The Boy Scouts’ position conforms to the biblical pattern, although they do
not derive it explicitly from Scripture. If the Court had decided against the
Scouts, it would have also been deciding against biblical morality. Perhaps some
of the four dissenters regard this as an ideal opportunity missed. As noted,
this was a 5-4 decision, with Mrs. O’Connor supplying the necessary fifth
vote, another display of matriarchal monarchy.
Curia delenda est
There is at least one possible good to come from the Court’s most recent
decisions: they make abundantly evident to all who can reason the truth about
one of two things: either about the United States Constitution or about the
United States Supreme Court. Does the Constitution, as the Court has decreed,
prohibit prayer and protect the butchering of babies? We must note, as we and
others have done so often and so ineffectually, that the Constitution surely
does not even hint at such things. However, the Court says that it does. If the
Court is right, then the Constitution is an evil document. If, on the other
hand, the Court is wrong–and we confidently say that it is–then the Court
has become an evil institution. It must be transformed, or even abolished, if
Americans are not to live under the tacitly accepted rule of arbitrary evil. As
the Court ends this judicial session, logic demands that we paraphrase the Roman
statesman Cato and say, curia delenda est: the Court must be destroyed.
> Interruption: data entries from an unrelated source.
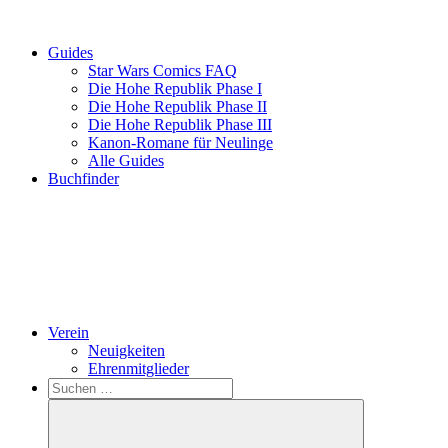
Guides
Star Wars Comics FAQ
Die Hohe Republik Phase I
Die Hohe Republik Phase II
Die Hohe Republik Phase III
Kanon-Romane für Neulinge
Alle Guides
Buchfinder
Verein
Neuigkeiten
Ehrenmitglieder
Search
Suchen
nach: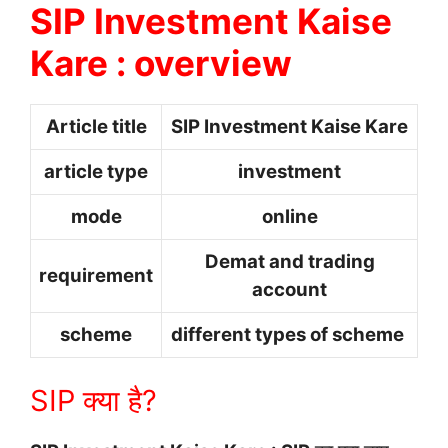
SIP Investment Kaise
Kare : overview
Article title
SIP Investment Kaise Kare
article type
investment
mode
online
Demat and trading
requirement
account
scheme
different types of scheme
SIP क्या है?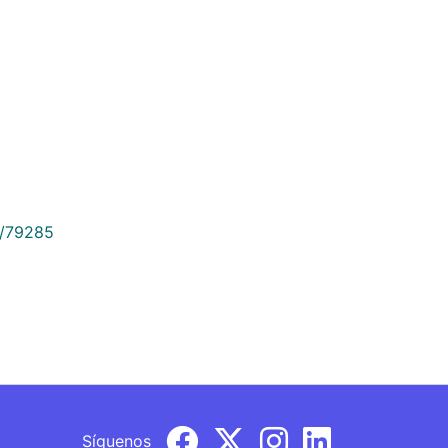
9/79285
Síguenos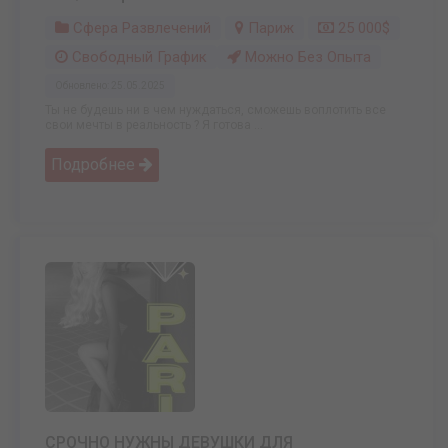
Сфера Развлечений
Париж
25 000$
Свободный График
Можно Без Опыта
Обновлено: 25.05.2025
Ты не будешь ни в чем нуждаться, сможешь воплотить все
свои мечты в реальность ? Я готова ...
Подробнее
СРОЧНО НУЖНЫ ДЕВУШКИ ДЛЯ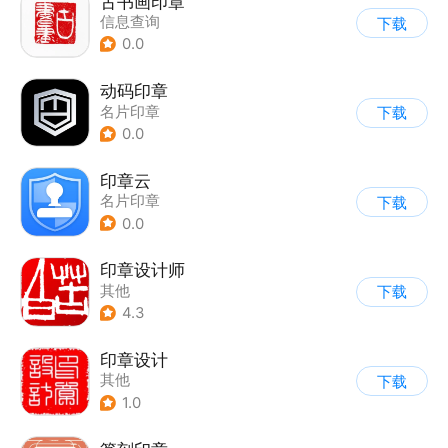
古书画印章
信息查询
下载
0.0
动码印章
名片印章
下载
0.0
印章云
名片印章
下载
0.0
印章设计师
其他
下载
4.3
印章设计
其他
下载
1.0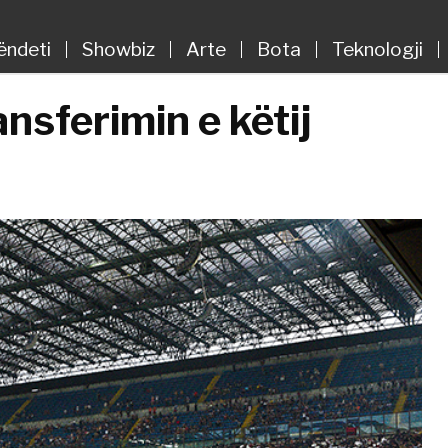
ëndeti
Showbiz
Arte
Bota
Teknologji
nsferimin e këtij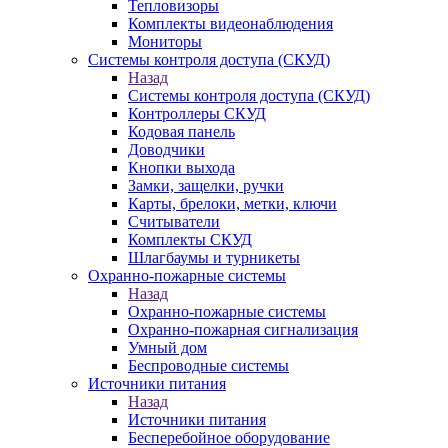
Тепловизоры
Комплекты видеонаблюдения
Мониторы
Системы контроля доступа (СКУД)
Назад
Системы контроля доступа (СКУД)
Контроллеры СКУД
Кодовая панель
Доводчики
Кнопки выхода
Замки, защелки, ручки
Карты, брелоки, метки, ключи
Считыватели
Комплекты СКУД
Шлагбаумы и турникеты
Охранно-пожарные системы
Назад
Охранно-пожарные системы
Охранно-пожарная сигнализация
Умный дом
Беспроводные системы
Источники питания
Назад
Источники питания
Бесперебойное оборудование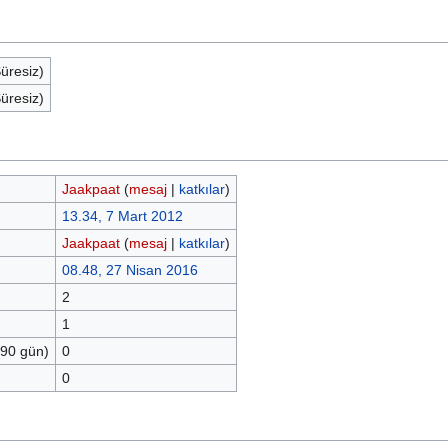
Süresiz)
Süresiz)
Jaakpaat
(
mesaj
|
katkılar
)
13.34, 7 Mart 2012
Jaakpaat
(
mesaj
|
katkılar
)
08.48, 27 Nisan 2016
2
1
 90 gün)
0
0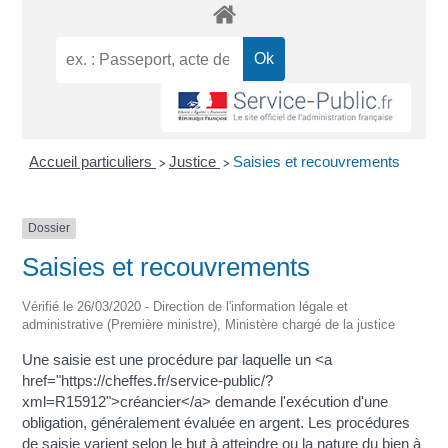
Accueil particuliers
Justice
Saisies et recouvrements
>
>
Dossier
Saisies et recouvrements
Vérifié le 26/03/2020 - Direction de l'information légale et
administrative (Première ministre), Ministère chargé de la justice
Une saisie est une procédure par laquelle un <a
href="https://cheffes.fr/service-public/?
xml=R15912">créancier</a> demande l'exécution d'une
obligation, généralement évaluée en argent. Les procédures
de saisie varient selon le but à atteindre ou la nature du bien à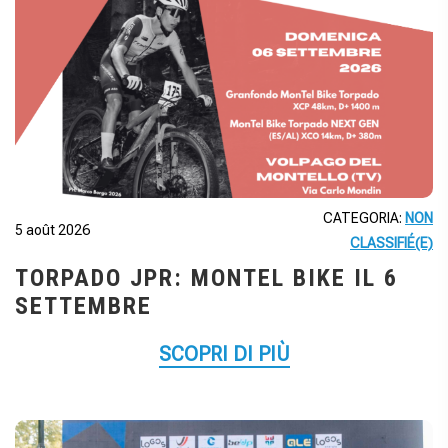
CATEGORIA:
NON
5 août 2026
CLASSIFIÉ(E)
TORPADO JPR: MONTEL BIKE IL 6
SETTEMBRE
SCOPRI DI PIÙ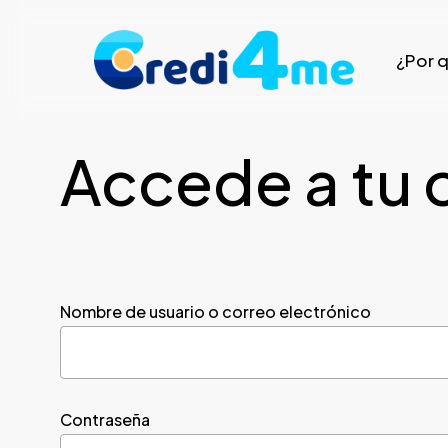
Skip
to
¿Por 
main
content
Accede a tu 
Nombre de usuario o correo electrónico
Contraseña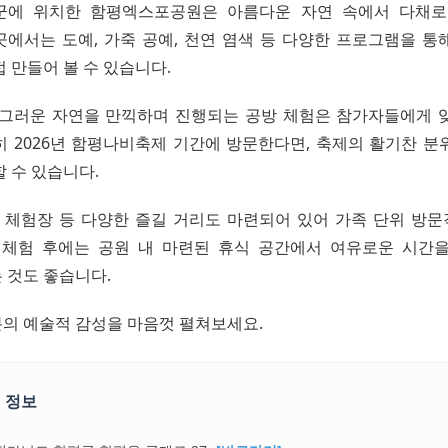
군에 위치한 함평엑스포공원은 아름다운 자연 속에서 다채로
곳에서는 도예, 가죽 공예, 천연 염색 등 다양한 프로그램을 통
 만들어 볼 수 있습니다.
싱그러운 자연을 만끽하며 진행되는 공방 체험은 참가자들에게 
히 2026년 함평나비축제 기간에 방문한다면, 축제의 활기찬 분
 수 있습니다.
R 체험장 등 다양한 즐길 거리도 마련되어 있어 가족 단위 방
 체험 후에는 공원 내 마련된 휴식 공간에서 여유로운 시간
 것도 좋습니다.
의 예술적 감성을 마음껏 펼쳐보세요.
 정보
This may seem extreme, but the situation is extreme. A situation in which the
fate of more than one-quarter billion people depends on the sole will of five
unelected individuals is an extreme situation. There are several less drastic
measures that might solve some of our problems. On the personal level, if young
girls and boys and school officials could act on the principle, "Dare to be
a Daniel," a beginning would be made. If the other two branches of our
system, the legislative and the executive, dared to do their duty in checking
and balancing the excesses of the judiciary, perhaps that would be enough.
If the Justices were not appointed for life, if their decisions were not
absolute and irreformable save by the seismic upheaval of the amendment process,
perhaps it would be possible to write, mutanda est, "must be
transformed," rather than delenda, "must be destroyed."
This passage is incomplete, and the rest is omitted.